TASK GOAL | Each record below should be returned word for word, with no pictures included.

STORED DATA |

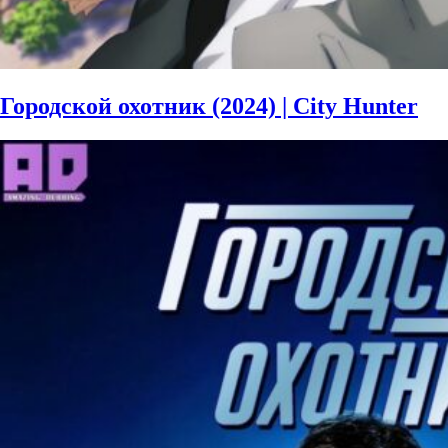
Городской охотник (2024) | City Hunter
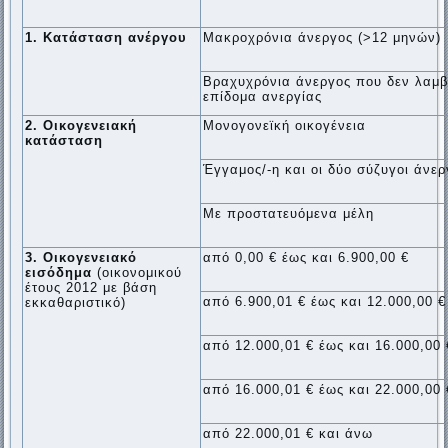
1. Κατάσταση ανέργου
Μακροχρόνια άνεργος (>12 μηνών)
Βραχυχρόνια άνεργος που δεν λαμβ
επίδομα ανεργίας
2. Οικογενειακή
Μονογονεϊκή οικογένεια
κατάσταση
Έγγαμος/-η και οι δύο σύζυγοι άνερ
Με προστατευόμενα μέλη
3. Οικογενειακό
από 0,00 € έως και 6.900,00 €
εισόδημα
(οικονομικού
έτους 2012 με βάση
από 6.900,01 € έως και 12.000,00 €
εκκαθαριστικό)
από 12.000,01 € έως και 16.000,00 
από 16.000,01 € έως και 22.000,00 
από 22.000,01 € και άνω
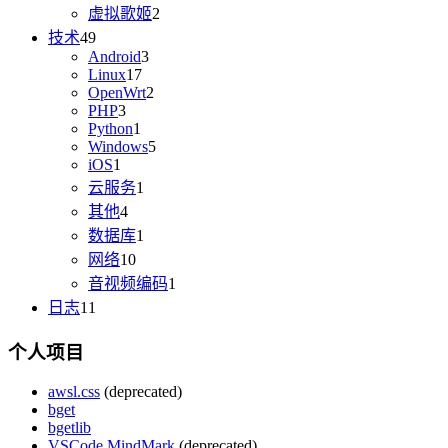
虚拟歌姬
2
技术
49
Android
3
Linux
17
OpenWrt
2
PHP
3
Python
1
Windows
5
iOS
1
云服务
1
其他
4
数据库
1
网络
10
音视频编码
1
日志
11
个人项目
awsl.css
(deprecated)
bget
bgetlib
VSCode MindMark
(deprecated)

WRITTEN ANSWER |
Городской охотник (2024) | City Hunter
1. Κατάσταση ανέργου
Μακροχρόνια άνεργος (>12 μηνών)
Βραχυχρόνια άνεργος που δεν λαμβ
επίδομα ανεργίας
2. Οικογενειακή
Μονογονεϊκή οικογένεια
κατάσταση
Έγγαμος/-η και οι δύο σύζυγοι άνερ
Με προστατευόμενα μέλη
3. Οικογενειακό
από 0,00 € έως και 6.900,00 €
εισόδημα
(οικονομικού
έτους 2012 με βάση
από 6.900,01 € έως και 12.000,00 €
εκκαθαριστικό)
από 12.000,01 € έως και 16.000,00 
από 16.000,01 € έως και 22.000,00 
από 22.000,01 € και άνω
虚拟歌姬
2
技术
49
Android
3
Linux
17
OpenWrt
2
PHP
3
Python
1
Windows
5
iOS
1
云服务
1
其他
4
数据库
1
网络
10
音视频编码
1
日志
11
个人项目
awsl.css
(deprecated)
bget
bgetlib
VSCode MindMark
(deprecated)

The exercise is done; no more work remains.